Question

If a focal chord of the parabola $$y^2=ax$$ is $$2x-y-8=0$$, then the equation of the directrix is:
(a) $$y+4=0$$
(b) $$x-4=0$$
(c) $$y-4=0$$
(d) $$x+4=0$$

Answer 1

Hint: Compare the results of general parabola with given parabola to find “$$a$$”of given parabola.

Complete step by step answer:

Given that the focal chord of parabola $$y^2=ax$$ is $$2x-y-8=0$$.
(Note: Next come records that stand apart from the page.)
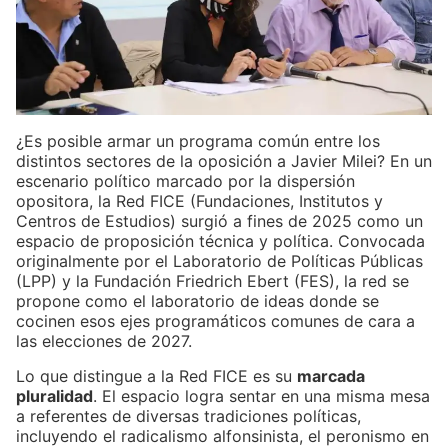
¿Es posible armar un programa común entre los
distintos sectores de la oposición a Javier Milei? En un
escenario político marcado por la dispersión
opositora, la Red FICE (Fundaciones, Institutos y
Centros de Estudios) surgió a fines de 2025 como un
espacio de proposición técnica y política. Convocada
originalmente por el Laboratorio de Políticas Públicas
(LPP) y la Fundación Friedrich Ebert (FES), la red se
propone como el laboratorio de ideas donde se
cocinen esos ejes programáticos comunes de cara a
las elecciones de 2027.
Lo que distingue a la Red FICE es su
marcada
pluralidad
. El espacio logra sentar en una misma mesa
a referentes de diversas tradiciones políticas,
incluyendo el radicalismo alfonsinista, el peronismo en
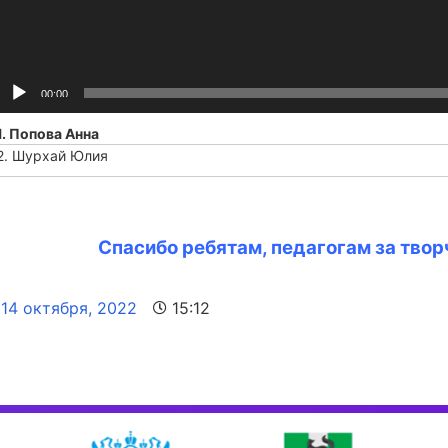
00:00
1.
Попова Анна
2.
Шурхай Юлия
Спасибо ребятам, педагогам за твор
14 октября, 2022
15:12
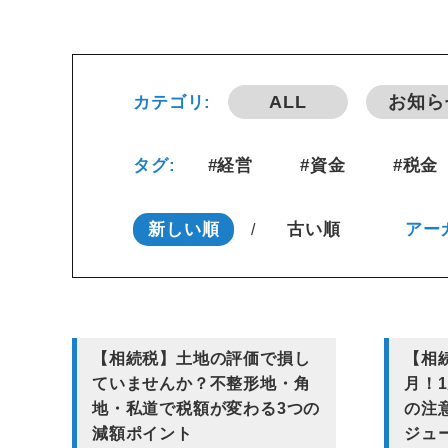
ALL
お知ら
カテゴリ:
タグ:
#経営
#資金
#税金
新しい順
古い順
アー
/
【相続税】土地の評価で損し
【相
ていませんか？不整形地・角
月！
地・私道で税額が変わる3つの
の注
減額ポイント
ジュ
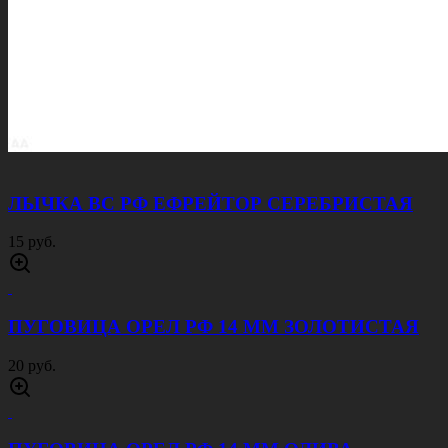
ЛЫЧКА ВС РФ ЕФРЕЙТОР СЕРЕБРИСТАЯ
15 руб.
ПУГОВИЦА ОРЕЛ РФ 14 ММ ЗОЛОТИСТАЯ
20 руб.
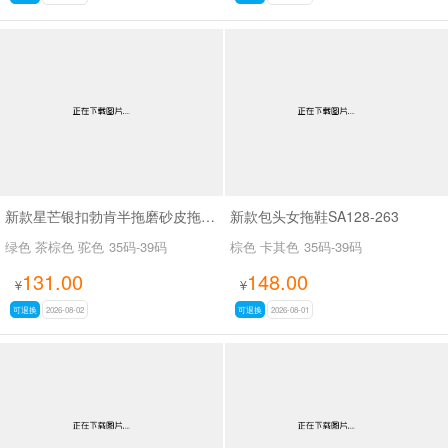
新款星芒银扣勃肯半拖磨砂皮拖鞋SA27109
新款包头女拖鞋SA128-263
绿色 茶棕色 驼色
35码-39码
棕色 卡其色
35码-39码
131.00
148.00
¥
¥
可退换
2026-08-02
可退换
2026-08-01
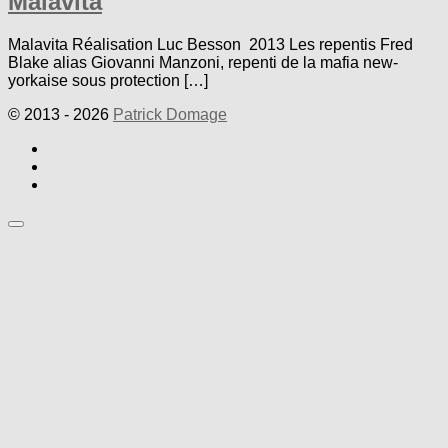
Malavita
Malavita Réalisation Luc Besson 2013 Les repentis Fred
Blake alias Giovanni Manzoni, repenti de la mafia new-
yorkaise sous protection […]
© 2013 - 2026
Patrick Domage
We know that focal chord is a chord which passes through the focus of parabola.
For standard parabola, $$y^2=4ax$$.
Focus is at $$(x,y)=({\displaystyle \frac{4a}{4}},0)=(a,0)$$
Therefore for given parabola, $$y^2=ax$$
We get, focus at $$(x,y)=({\displaystyle \frac{a}{4}},0)$$.
The given focal chord passes through focus.
Therefore, substituting $$x={\displaystyle \frac{a}{4}},y=0$$in $$2x-y-8=0$$
We get, $$2\left({\displaystyle \frac{a}{4}}\right)-\left(0\right)-8=0$$
$$={\displaystyle \frac{a}{2}}-8=0$$
Therefore, we get $$a=16$$
Hence, we get parabola $$y^2=ax$$
$$\Rightarrow y^2=16x$$

For general parabola, $$y^2=4ax$$
Directrix is $$x={\displaystyle \frac{-4a}{4}}$$
$$\Rightarrow x=-a$$
Or $$x+a=0$$
Therefore, for given parabola
$$y^2=16x$$
We get, directrix $$\Rightarrow x={\displaystyle \frac{-16}{4}}$$
$$\Rightarrow x=-4$$
Or, $$x+4=0$$
Therefore (d) is the correct option.

Note: As we know that, for standard parabola, focus lies on$$x$$axis, we can directly find focus by putting
 $$y=0$$in given focal chord which is as follows:
Now, we put $$y=0$$in equation $$2x-y-8=0$$.
We get, $$2x-\left(0\right)-8=0$$
$$x={\displaystyle \frac{8}{2}}=4$$
Therefore, focus $$(a,0)$$is $$(4,0)$$.
Also, a directrix could be found by taking a mirror image of focus through the$$y$$axis which would be
 $$(-4,0)$$.
As we know that the directrix is always perpendicular to the $$x$$ axis and passes through $$(-4,0)$$.
Here, therefore equation of directrix is:
$$x=\text{constant}$$
And here $$\text{constant}=-4$$
Therefore, we get equation of directrix as $$x=-4$$or $$x+4=0$$
Hence, option (d) is correct